I got a new Marimo Moss Ball yesterday and brought it home. I know you're supposed to QT them for 2 weeks. I changed the water it was in, and just put it back in it's original cup and set it next to my tank.

1. What should I be looking for so I know NOT to put it in my tank?
2. What are signs that I can put it in my tank
3. Do they need any special care?

Thanks
Lizzy


----------



## Destinystar (May 26, 2012)

Check for snails or snail eggs and change the water once a day and give it a squeeze to get all the dirt out then roll it around in the palm of your hand and put it back in the water. No special care but I would put it somewhere it can get some light while you QT it. Wait a couple of weeks and drop it in your tank.


----------



## jake1515 (Feb 15, 2012)

I feel silly now. I just got a moss ball and had no idea I need to QT (stands for quarentine?). What will that mean potentially for my tank?


----------



## JackisLost (Feb 26, 2011)

jake1515 said:


> I feel silly now. I just got a moss ball and had no idea I need to QT (stands for quarentine?). What will that mean potentially for my tank?

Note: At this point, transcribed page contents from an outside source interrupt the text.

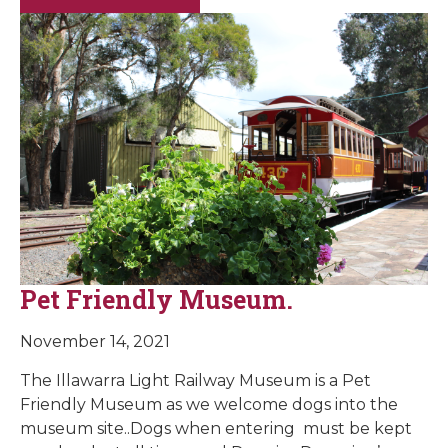
Pet Friendly Museum.
November 14, 2021
The Illawarra Light Railway Museum is a Pet
Friendly Museum as we welcome dogs into the
museum site..Dogs when entering must be kept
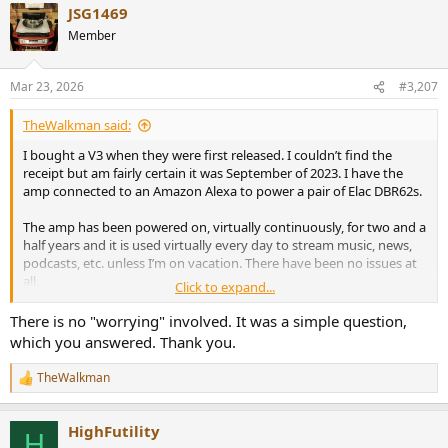
JSG1469
mpaignid%3D14388345080%26gbraid%3D0AAAAAC068F1VJdKoSiO
d3mjM2bHRGmIOc%26gclid%3DCjwKCAjwg_nNBhAGEiwAiYPYA6FT
Member
7OgUTyE6E8GBnYSjoKG0uHo4_ofBM8s7KsYSqf-
BYGGAi6LoEhoCVO8QAvD_BwE
Mar 23, 2026
#3,207
$100 buys a nice little amp these days.
TheWalkman said:
To digress a bit, my first exposure to the new, digital amps goes
I bought a V3 when they were first released. I couldn’t find the
back to the Sonic Impact, Tripath amps from around 20 years ago.
receipt but am fairly certain it was September of 2023. I have the
amp connected to an Amazon Alexa to power a pair of Elac DBR62s.
View attachment 519564
The amp has been powered on, virtually continuously, for two and a
half years and it is used virtually every day to stream music, news,
https://www.tnt-audio.com/ampli/t-amp_e.html
podcasts, etc. unless I’m on vacation. There have been no issues at
all.
Though these were really little more than toys, to someone who
Click to expand...
had historically spent hundreds of dollars on Harmon Karson, JVC
Like a lightbulb in your home, turn it on, stop worrying and focus
There is no "worrying" involved. It was a simple question,
or Sony amps (me), $30 for a tiny little, “digital” amp was a real eye
your energy on finding some great, new music tracks and enjoy
opener.
which you answered. Thank you.
your new setup. All will be fine.
The new Class Ds - either TI based 3255s or the higher powered
TheWalkman
R
Purifi or Hypex designs have completely changed the audio
e
landscape for those of us who still appreciate, clean, loud, impactful
a
audio.
HighFutility
c
H
t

It just means that if the moss ball has pests attatched to it, you potentially introduce it to a tank that didn't have it. If you already put it in your tank then the deed is done, if nothing new is showing up then you got a little lucky


----------



## zzrguy (Jul 3, 2012)

I got my at Petsmart it came in it own little cup. They sit in that cup for weeks before you get them so I would reasonable think it came to you QT'ed.

If it came out of a tank I'd worry.


----------